La dernière diatribe porte plutôt sur un thème plutôt désagréable, celui du soi-disant prise de marque: en tapant les noms des hôtels directement sur le moteur de recherche (Google par exemple), très souvent les premières réponses renvoient au portail de réservation. « La réservation achète de la publicité sur les mots-clés de recherche d'hôtels – dit Nucara -. Cette pratique, contrairement aux autres qui sont simplement anticoncurrentielles, est à notre avis vraiment un abus ». « Ce n'est pas le cas – répond D'Amico - : cette formule n'offre qu'une opportunité de plus à l'hôtelier, lui évitant d'avoir à investir dans le web marketing.
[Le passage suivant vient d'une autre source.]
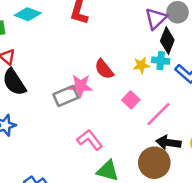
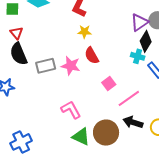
yellow star: (141, 65) -> (84, 32), moved
gray rectangle: (66, 96) -> (46, 66), moved
brown circle: (154, 163) -> (106, 133), moved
De plus, c'est précisément pour les petits hôtels qu'il est plus pratique de s'identifier à Booking, une marque internationalement reconnue et de confiance". En attendant les développements (et la décision sur Expedia), à partir du 1er juillet prochain, la situation sera la suivante : "devenez intelligent", comme l'invite Federalberghi, ou continuez à utiliser une plateforme rapide et fiable telle que Booking ? Le choix, comme toujours, appartient au consommateur.